Thus, simply using a ``std::string`` would come at high costs to efficiency.

Given that in the last 10-15 years, Java and C# have gained popularity, one could think about an object oriented solution: strings could simply be arrays of ``Character`` objects.
Using polymorphism (e.g. overwriting of functions in subclasses), one could then write generic and reusable algorithms.
For example, the Java 2 platform defines the sort function for all objects implementing a ``Comparable`` interface.
Note that such an implementation would have to rely on `virtual functions <https://en.wikipedia.org/wiki/Virtual_function>`_ of some sort.
However, as we will see in the section OOP vs. Generic Progamming, **this comes at a high performance cost, being in conflict with efficiency**.
For a sequence library, we could implement functions that map values from an alphabet to an ordinal value between ``0`` and ``S - 1`` where ``S`` is the number of elements in the alphabet.

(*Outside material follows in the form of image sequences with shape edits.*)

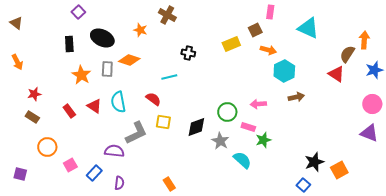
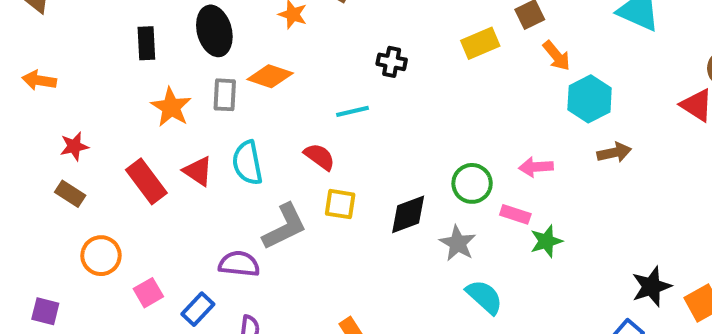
black ellipse: (102, 38) -> (214, 31), turned 50
orange arrow: (268, 50) -> (557, 56), turned 35
orange arrow: (17, 62) -> (39, 80), turned 126
red rectangle: (69, 111) -> (146, 181), size x1.5
cyan semicircle: (242, 160) -> (484, 297), moved

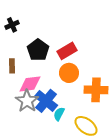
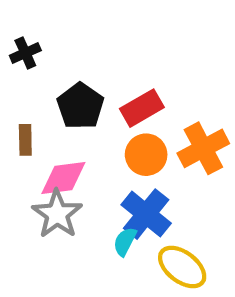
orange cross: (96, 90) -> (203, 148), moved, turned -30
blue cross: (46, 101) -> (146, 214), moved

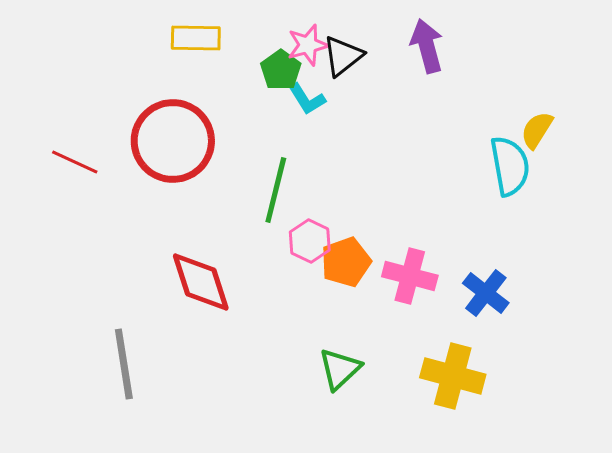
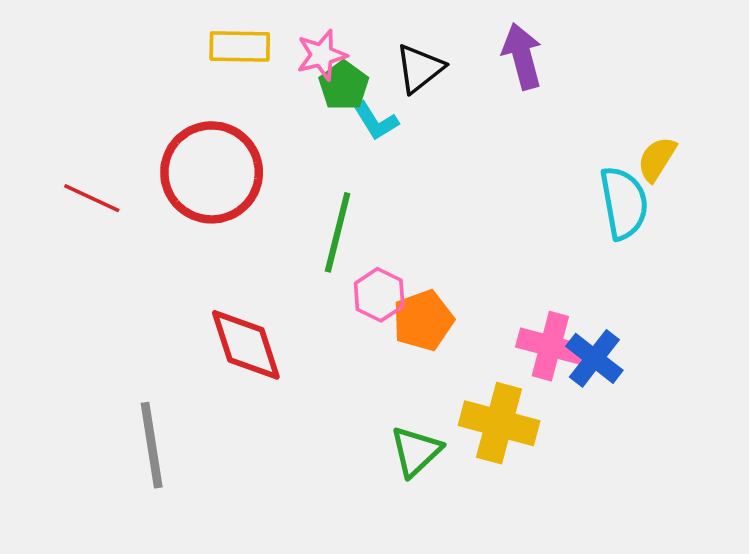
pink star: (308, 45) -> (322, 55), moved
pink cross: (410, 276) -> (550, 346), moved
yellow cross: (453, 376) -> (499, 423), moved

Generic programming offers one way out: C++ templates allow to define template classes, e.g. the STL's ``std::vector<T>`` or SeqAn's :dox:`String`.
Here, instead of creating a string class around an array of ``char`` values (or objects), we can leave the type of the array's elements open.
We can then introduce different types, e.g. ``Dna`` or ``Dna5`` for 4- and 5-character DNA alphabets.

Algorithms can be implemented using template functions and the template types are fixed at compile time.
Thus, the compiler does not have to use virtual function tables and other "crutches", less indirection is involved, and more code can be inlined and aggressively optimized.
When written appropriately, such algorithms can also work on different string implementations! Also, when defining our own alphabet types, we can directly influence how their abstractions (and APIs) work.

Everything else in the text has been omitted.